Work order
Everything in the entries except the pictures should be repeated exactly.

Given information
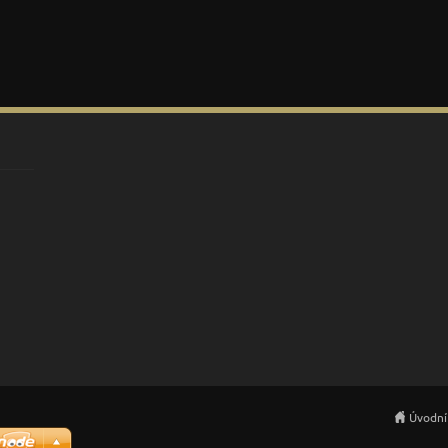
Úvodní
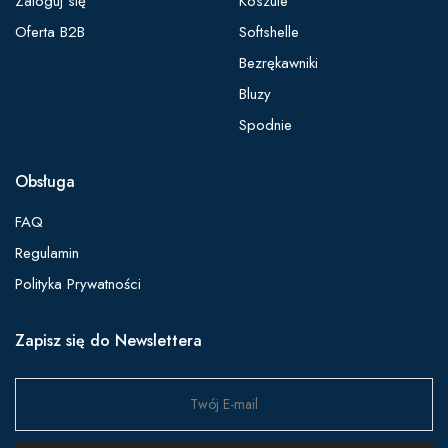
Zaloguj się
Koszule
Oferta B2B
Softshelle
Bezrękawniki
Bluzy
Spodnie
Obsługa
FAQ
Regulamin
Polityka Prywatności
Zapisz się do Newslettera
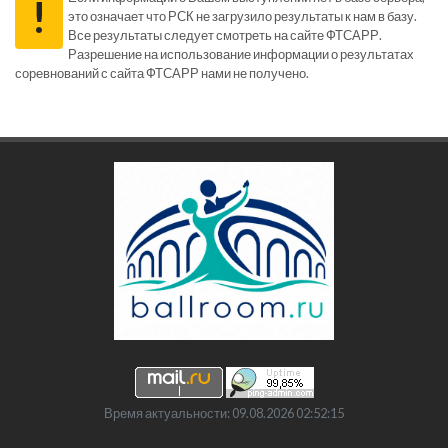
!
это означает что РСК не загрузило результаты к нам в базу.
Все результаты следует смотреть на сайте ФТСАРР.
Разрешение на использование информации о результатах
соревнований с сайта ФТСАРР нами не получено.
Время актуальности: 09.08.2026 02:52:15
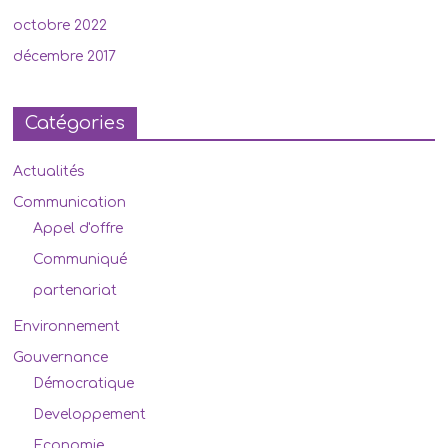
octobre 2022
décembre 2017
Catégories
Actualités
Communication
Appel d'offre
Communiqué
partenariat
Environnement
Gouvernance
Démocratique
Developpement
Economie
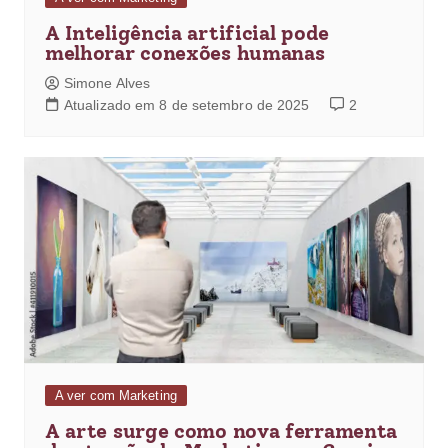
A Inteligência artificial pode
melhorar conexões humanas
Simone Alves
Atualizado em 8 de setembro de 2025
2
A ver com Marketing
A arte surge como nova ferramenta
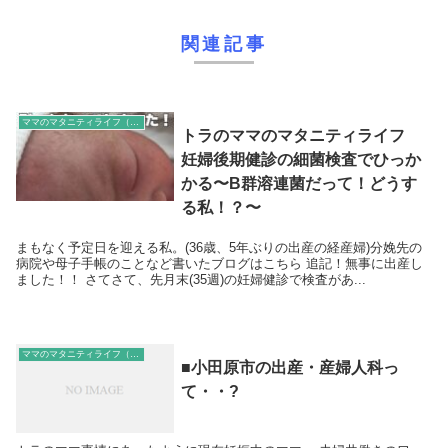
関連記事
ママのマタニティライフ（神奈川県西部の総合病院で分娩予定）
トラのママのマタニティライフ
妊婦後期健診の細菌検査でひっか
かる〜B群溶連菌だって！どうす
る私！？〜
まもなく予定日を迎える私。(36歳、5年ぶりの出産の経産婦)分娩先の
病院や母子手帳のことなど書いたブログはこちら 追記！無事に出産し
ました！！ さてさて、先月末(35週)の妊婦健診で検査があ...
ママのマタニティライフ（神奈川県西部の総合病院で分娩予定）
■小田原市の出産・産婦人科っ
て・・?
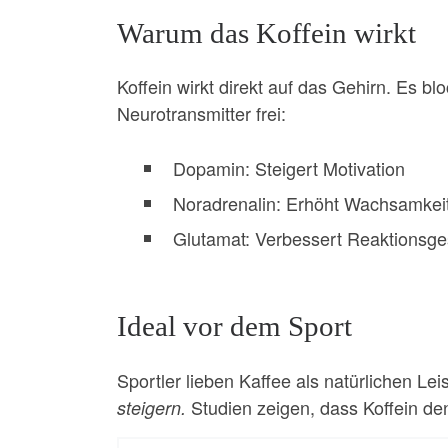
Warum das Koffein wirkt
Koffein wirkt direkt auf das Gehirn. Es b
Neurotransmitter frei:
Dopamin: Steigert Motivation
Noradrenalin: Erhöht Wachsamkei
Glutamat: Verbessert Reaktionsge
Ideal vor dem Sport
Sportler lieben Kaffee als natürlichen Le
Studien zeigen, dass Koffein den
steigern.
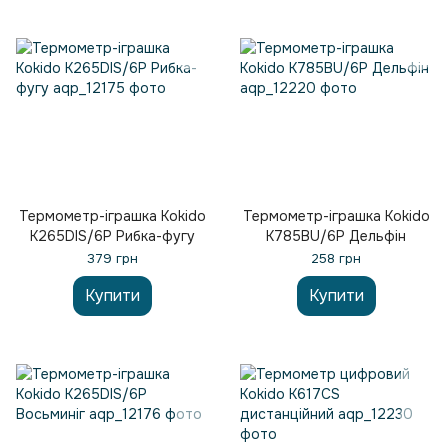
Термометр-іграшка Kokido
Термометр-іграшка Kokido
K265DIS/6P Рибка-фугу
K785BU/6P Дельфін
379 грн
258 грн
Купити
Купити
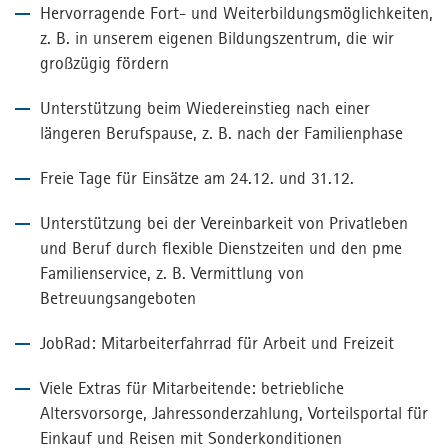
Hervorragende Fort- und Weiterbildungsmöglichkeiten,
z. B. in unserem eigenen Bildungszentrum, die wir
großzügig fördern
Unterstützung beim Wiedereinstieg nach einer
längeren Berufspause, z. B. nach der Familienphase
Freie Tage für Einsätze am 24.12. und 31.12.
Unterstützung bei der Vereinbarkeit von Privatleben
und Beruf durch flexible Dienstzeiten und den pme
Familienservice, z. B. Vermittlung von
Betreuungsangeboten
JobRad: Mitarbeiterfahrrad für Arbeit und Freizeit
Viele Extras für Mitarbeitende: betriebliche
Altersvorsorge, Jahressonderzahlung, Vorteilsportal für
Einkauf und Reisen mit Sonderkonditionen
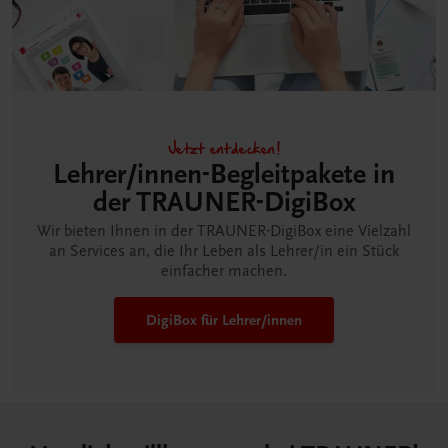
Jetzt entdecken!
Lehrer/innen-Begleitpakete in
der TRAUNER-DigiBox
Wir bieten Ihnen in der TRAUNER-DigiBox eine Vielzahl
an Services an, die Ihr Leben als Lehrer/in ein Stück
einfacher machen.
DigiBox für Lehrer/innen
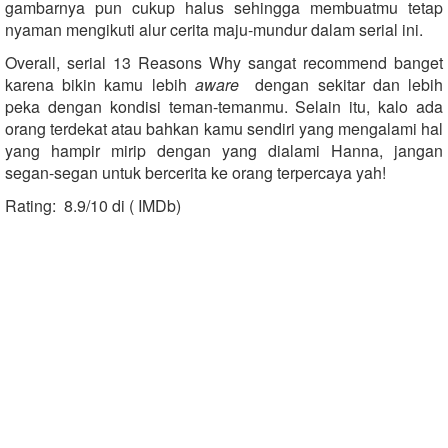
gambarnya pun cukup halus sehingga membuatmu tetap
nyaman mengikuti alur cerita maju-mundur dalam serial ini.
Overall, serial 13 Reasons Why sangat recommend banget
karena bikin kamu lebih
aware
dengan sekitar dan lebih
peka dengan kondisi teman-temanmu. Selain itu, kalo ada
orang terdekat atau bahkan kamu sendiri yang mengalami hal
yang hampir mirip dengan yang dialami Hanna, jangan
segan-segan untuk bercerita ke orang terpercaya yah!
Rating: 8.9/10 di ( IMDb)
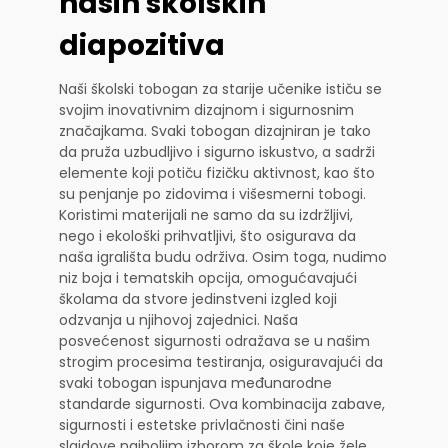
naših školskih
diapozitiva
Naši školski tobogan za starije učenike ističu se
svojim inovativnim dizajnom i sigurnosnim
značajkama. Svaki tobogan dizajniran je tako
da pruža uzbudljivo i sigurno iskustvo, a sadrži
elemente koji potiču fizičku aktivnost, kao što
su penjanje po zidovima i višesmerni tobogi.
Koristimi materijali ne samo da su izdržljivi,
nego i ekološki prihvatljivi, što osigurava da
naša igrališta budu održiva. Osim toga, nudimo
niz boja i tematskih opcija, omogućavajući
školama da stvore jedinstveni izgled koji
odzvanja u njihovoj zajednici. Naša
posvećenost sigurnosti odražava se u našim
strogim procesima testiranja, osiguravajući da
svaki tobogan ispunjava međunarodne
standarde sigurnosti. Ova kombinacija zabave,
sigurnosti i estetske privlačnosti čini naše
slajdove najboljim izborom za škole koje žele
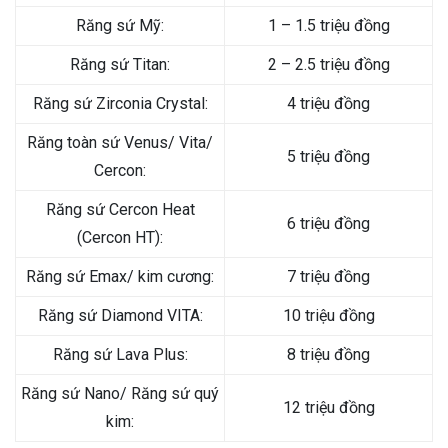
Răng sứ Mỹ:
1 – 1.5 triệu đồng
Răng sứ Titan:
2 – 2.5 triệu đồng
Răng sứ Zirconia Crystal:
4 triệu đồng
Răng toàn sứ Venus/ Vita/
5 triệu đồng
Cercon:
Răng sứ Cercon Heat
6 triệu đồng
(Cercon HT):
Răng sứ Emax/ kim cương:
7 triệu đồng
Răng sứ Diamond VITA:
10 triệu đồng
Răng sứ Lava Plus:
8 triệu đồng
Răng sứ Nano/ Răng sứ quý
12 triệu đồng
kim:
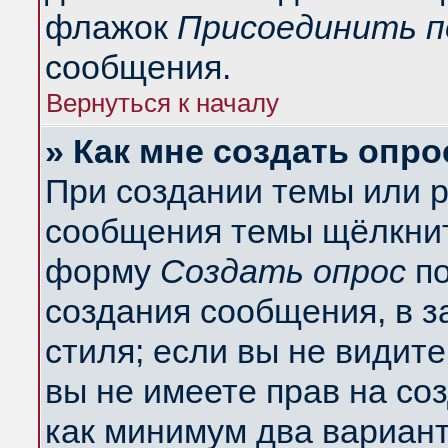
флажок
Присоединить п
сообщения.
Вернуться к началу
» Как мне создать опро
При создании темы или 
сообщения темы щёлкнит
форму
Создать опрос
по
создания сообщения, в з
стиля; если вы не видит
вы не имеете прав на со
как минимум два вариант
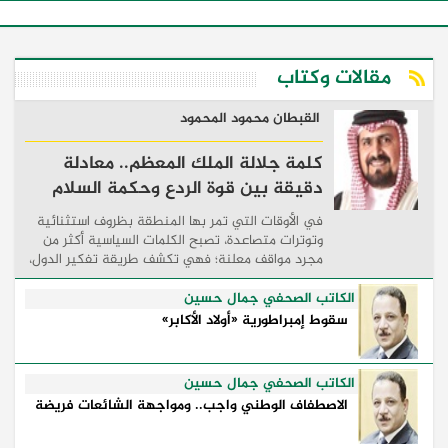
مقالات وكتاب
القبطان محمود المحمود
كلمة جلالة الملك المعظم.. معادلة
دقيقة بين قوة الردع وحكمة السلام
في الأوقات التي تمر بها المنطقة بظروف استثنائية
وتوترات متصاعدة، تصبح الكلمات السياسية أكثر من
مجرد مواقف معلنة؛ فهي تكشف طريقة تفكير الدول،
وكيفية إدارتها للأزمات، والحدود التي تفصل بين القوة
...
الكاتب الصحفي جمال حسين
سقوط إمبراطورية «أولاد الأكابر»
الكاتب الصحفي جمال حسين
الاصطفاف الوطني واجب.. ومواجهة الشائعات فريضة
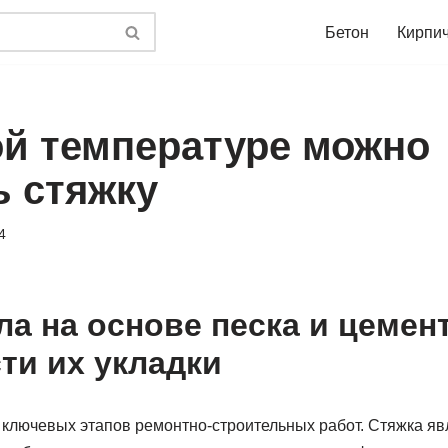
Бетон
Кирпи
ой температуре можно
ь стяжку
4
ла на основе песка и цемент
ти их укладки
з ключевых этапов ремонтно-строительных работ. Стяжка я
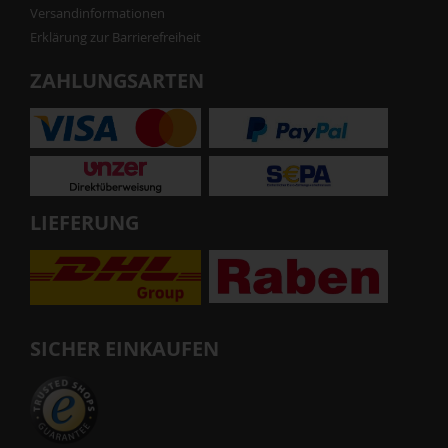
Versandinformationen
Erklärung zur Barrierefreiheit
ZAHLUNGSARTEN
LIEFERUNG
SICHER EINKAUFEN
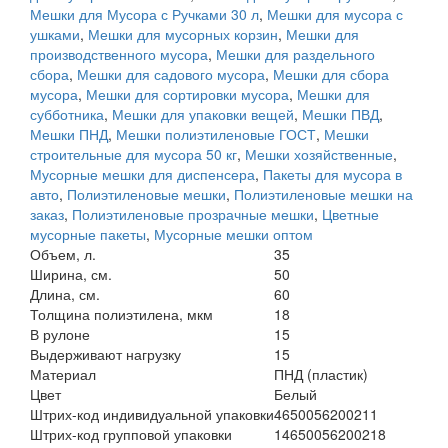
Мешки для Мусора с Ручками 30 л
,
Мешки для мусора с
ушками
,
Мешки для мусорных корзин
,
Мешки для
производственного мусора
,
Мешки для раздельного
сбора
,
Мешки для садового мусора
,
Мешки для сбора
мусора
,
Мешки для сортировки мусора
,
Мешки для
субботника
,
Мешки для упаковки вещей
,
Мешки ПВД
,
Мешки ПНД
,
Мешки полиэтиленовые ГОСТ
,
Мешки
строительные для мусора 50 кг
,
Мешки хозяйственные
,
Мусорные мешки для диспенсера
,
Пакеты для мусора в
авто
,
Полиэтиленовые мешки
,
Полиэтиленовые мешки на
заказ
,
Полиэтиленовые прозрачные мешки
,
Цветные
мусорные пакеты
,
Мусорные мешки оптом
Объем, л.
35
Ширина, см.
50
Длина, см.
60
Толщина полиэтилена, мкм
18
В рулоне
15
Выдерживают нагрузку
15
Материал
ПНД (пластик)
Цвет
Белый
Штрих-код индивидуальной упаковки
4650056200211
Штрих-код групповой упаковки
14650056200218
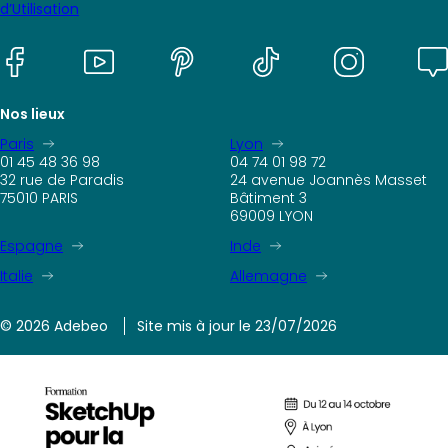
d’Utilisation
Nos lieux
Paris
Lyon
01 45 48 36 98
04 74 01 98 72
32 rue de Paradis
24 avenue Joannès Masset
75010 PARIS
Bâtiment 3
69009 LYON
Espagne
Inde
Italie
Allemagne
© 2026 Adebeo
Site mis à jour le 23/07/2026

Finished exercise
Úvodní
Zaloguj się
Koszule
Oferta B2B
Softshelle
Bezrękawniki
Bluzy
Spodnie
Obsługa
FAQ
Regulamin
Polityka Prywatności
Zapisz się do Newslettera
!
это означает что РСК не загрузило результаты к нам в базу.
Все результаты следует смотреть на сайте ФТСАРР.
Разрешение на использование информации о результатах
соревнований с сайта ФТСАРР нами не получено.
Время актуальности: 09.08.2026 02:52:15
octobre 2022
décembre 2017
Catégories
Actualités
Communication
Appel d'offre
Communiqué
partenariat
Environnement
Gouvernance
Démocratique
Developpement
Economie
A Inteligência artificial pode
melhorar conexões humanas
Simone Alves
Atualizado em 8 de setembro de 2025
2
A ver com Marketing
A arte surge como nova ferramenta
関連記事
ママのマタニティライフ（神奈川県西部の総合病院で分娩予定）
トラのママのマタニティライフ
妊婦後期健診の細菌検査でひっか
かる〜B群溶連菌だって！どうす
る私！？〜
まもなく予定日を迎える私。(36歳、5年ぶりの出産の経産婦)分娩先の
病院や母子手帳のことなど書いたブログはこちら 追記！無事に出産し
ました！！ さてさて、先月末(35週)の妊婦健診で検査があ...
ママのマタニティライフ（神奈川県西部の総合病院で分娩予定）
■小田原市の出産・産婦人科っ
て・・?
Warum das Koffein wirkt
Koffein wirkt direkt auf das Gehirn. Es b
Neurotransmitter frei:
Dopamin: Steigert Motivation
Noradrenalin: Erhöht Wachsamkei
Glutamat: Verbessert Reaktionsge
Ideal vor dem Sport
Sportler lieben Kaffee als natürlichen Le
Studien zeigen, dass Koffein den
steigern.
Термометр-іграшка Kokido
Термометр-іграшка Kokido
K265DIS/6P Рибка-фугу
K785BU/6P Дельфін
379 грн
258 грн
Купити
Купити
Hervorragende Fort- und Weiterbildungsmöglichkeiten,
z. B. in unserem eigenen Bildungszentrum, die wir
großzügig fördern
Unterstützung beim Wiedereinstieg nach einer
längeren Berufspause, z. B. nach der Familienphase
Freie Tage für Einsätze am 24.12. und 31.12.
Unterstützung bei der Vereinbarkeit von Privatleben
und Beruf durch flexible Dienstzeiten und den pme
Familienservice, z. B. Vermittlung von
Betreuungsangeboten
JobRad: Mitarbeiterfahrrad für Arbeit und Freizeit
Viele Extras für Mitarbeitende: betriebliche
Altersvorsorge, Jahressonderzahlung, Vorteilsportal für
Einkauf und Reisen mit Sonderkonditionen
Jetzt entdecken!
Lehrer/innen-Begleitpakete in
der TRAUNER-DigiBox
Wir bieten Ihnen in der TRAUNER-DigiBox eine Vielzahl
an Services an, die Ihr Leben als Lehrer/in ein Stück
einfacher machen.
DigiBox für Lehrer/innen
gambarnya pun cukup halus sehingga membuatmu tetap
nyaman mengikuti alur cerita maju-mundur dalam serial ini.
Overall, serial 13 Reasons Why sangat recommend banget
karena bikin kamu lebih
aware
dengan sekitar dan lebih
peka dengan kondisi teman-temanmu. Selain itu, kalo ada
orang terdekat atau bahkan kamu sendiri yang mengalami hal
yang hampir mirip dengan yang dialami Hanna, jangan
segan-segan untuk bercerita ke orang terpercaya yah!
Rating: 8.9/10 di ( IMDb)
naših školskih
diapozitiva
Naši školski tobogan za starije učenike ističu se
svojim inovativnim dizajnom i sigurnosnim
značajkama. Svaki tobogan dizajniran je tako
da pruža uzbudljivo i sigurno iskustvo, a sadrži
elemente koji potiču fizičku aktivnost, kao što
su penjanje po zidovima i višesmerni tobogi.
Koristimi materijali ne samo da su izdržljivi,
nego i ekološki prihvatljivi, što osigurava da
naša igrališta budu održiva. Osim toga, nudimo
niz boja i tematskih opcija, omogućavajući
školama da stvore jedinstveni izgled koji
odzvanja u njihovoj zajednici. Naša
posvećenost sigurnosti odražava se u našim
strogim procesima testiranja, osiguravajući da
svaki tobogan ispunjava međunarodne
standarde sigurnosti. Ova kombinacija zabave,
sigurnosti i estetske privlačnosti čini naše
slajdove najboljim izborom za škole koje žele
Răng sứ Mỹ:
1 – 1.5 triệu đồng
Răng sứ Titan:
2 – 2.5 triệu đồng
Răng sứ Zirconia Crystal:
4 triệu đồng
Răng toàn sứ Venus/ Vita/
5 triệu đồng
Cercon:
Răng sứ Cercon Heat
6 triệu đồng
(Cercon HT):
Răng sứ Emax/ kim cương:
7 triệu đồng
Răng sứ Diamond VITA:
10 triệu đồng
Răng sứ Lava Plus:
8 triệu đồng
Răng sứ Nano/ Răng sứ quý
12 triệu đồng
kim:
флажок
Присоединить п
сообщения.
Вернуться к началу
» Как мне создать опро
При создании темы или 
сообщения темы щёлкнит
форму
Создать опрос
по
создания сообщения, в з
стиля; если вы не видит
вы не имеете прав на со
как минимум два вариант
مقالات وكتاب
القبطان محمود المحمود
كلمة جلالة الملك المعظم.. معادلة
دقيقة بين قوة الردع وحكمة السلام
في الأوقات التي تمر بها المنطقة بظروف استثنائية
وتوترات متصاعدة، تصبح الكلمات السياسية أكثر من
مجرد مواقف معلنة؛ فهي تكشف طريقة تفكير الدول،
وكيفية إدارتها للأزمات، والحدود التي تفصل بين القوة
...
الكاتب الصحفي جمال حسين
سقوط إمبراطورية «أولاد الأكابر»
الكاتب الصحفي جمال حسين
الاصطفاف الوطني واجب.. ومواجهة الشائعات فريضة
Бетон
Кирпи
ой температуре можно
ь стяжку
4
ла на основе песка и цемент
ти их укладки
з ключевых этапов ремонтно-строительных работ. Стяжка я
Versandinformationen
Erklärung zur Barrierefreiheit
ZAHLUNGSARTEN
LIEFERUNG
SICHER EINKAUFEN
Мешки для Мусора с Ручками 30 л
,
Мешки для мусора с
ушками
,
Мешки для мусорных корзин
,
Мешки для
производственного мусора
,
Мешки для раздельного
сбора
,
Мешки для садового мусора
,
Мешки для сбора
мусора
,
Мешки для сортировки мусора
,
Мешки для
субботника
,
Мешки для упаковки вещей
,
Мешки ПВД
,
Мешки ПНД
,
Мешки полиэтиленовые ГОСТ
,
Мешки
строительные для мусора 50 кг
,
Мешки хозяйственные
,
Мусорные мешки для диспенсера
,
Пакеты для мусора в
авто
,
Полиэтиленовые мешки
,
Полиэтиленовые мешки на
заказ
,
Полиэтиленовые прозрачные мешки
,
Цветные
мусорные пакеты
,
Мусорные мешки оптом
Объем, л.
35
Ширина, см.
50
Длина, см.
60
Толщина полиэтилена, мкм
18
В рулоне
15
Выдерживают нагрузку
15
Материал
ПНД (пластик)
Цвет
Белый
Штрих-код индивидуальной упаковки
4650056200211
Штрих-код групповой упаковки
14650056200218
d’Utilisation
Nos lieux
Paris
Lyon
01 45 48 36 98
04 74 01 98 72
32 rue de Paradis
24 avenue Joannès Masset
75010 PARIS
Bâtiment 3
69009 LYON
Espagne
Inde
Italie
Allemagne
© 2026 Adebeo
Site mis à jour le 23/07/2026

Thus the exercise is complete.